Exercise input:
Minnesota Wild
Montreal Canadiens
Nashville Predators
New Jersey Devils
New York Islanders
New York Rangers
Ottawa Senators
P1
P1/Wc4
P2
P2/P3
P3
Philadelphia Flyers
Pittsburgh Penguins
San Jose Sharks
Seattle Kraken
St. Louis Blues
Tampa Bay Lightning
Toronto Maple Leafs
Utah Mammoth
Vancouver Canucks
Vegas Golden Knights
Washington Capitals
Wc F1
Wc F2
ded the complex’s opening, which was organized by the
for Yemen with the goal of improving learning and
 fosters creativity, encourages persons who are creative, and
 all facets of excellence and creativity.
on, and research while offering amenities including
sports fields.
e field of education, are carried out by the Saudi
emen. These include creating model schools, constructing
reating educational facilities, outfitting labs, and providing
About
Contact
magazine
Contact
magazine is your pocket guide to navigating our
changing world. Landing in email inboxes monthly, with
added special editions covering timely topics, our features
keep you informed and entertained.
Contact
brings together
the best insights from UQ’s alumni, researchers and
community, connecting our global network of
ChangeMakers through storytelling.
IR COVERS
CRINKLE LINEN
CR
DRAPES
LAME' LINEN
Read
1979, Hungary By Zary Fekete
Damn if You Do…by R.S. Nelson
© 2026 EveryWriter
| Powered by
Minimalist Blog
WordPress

Exercise objective: Could you write out, exactly as they stand, only the lines above that begin at the line with "magazine is your" and stop after the line with "the best insights"?

Answer to this task:
magazine is your pocket guide to navigating our
changing world. Landing in email inboxes monthly, with
added special editions covering timely topics, our features
keep you informed and entertained.
Contact
brings together
the best insights from UQ’s alumni, researchers and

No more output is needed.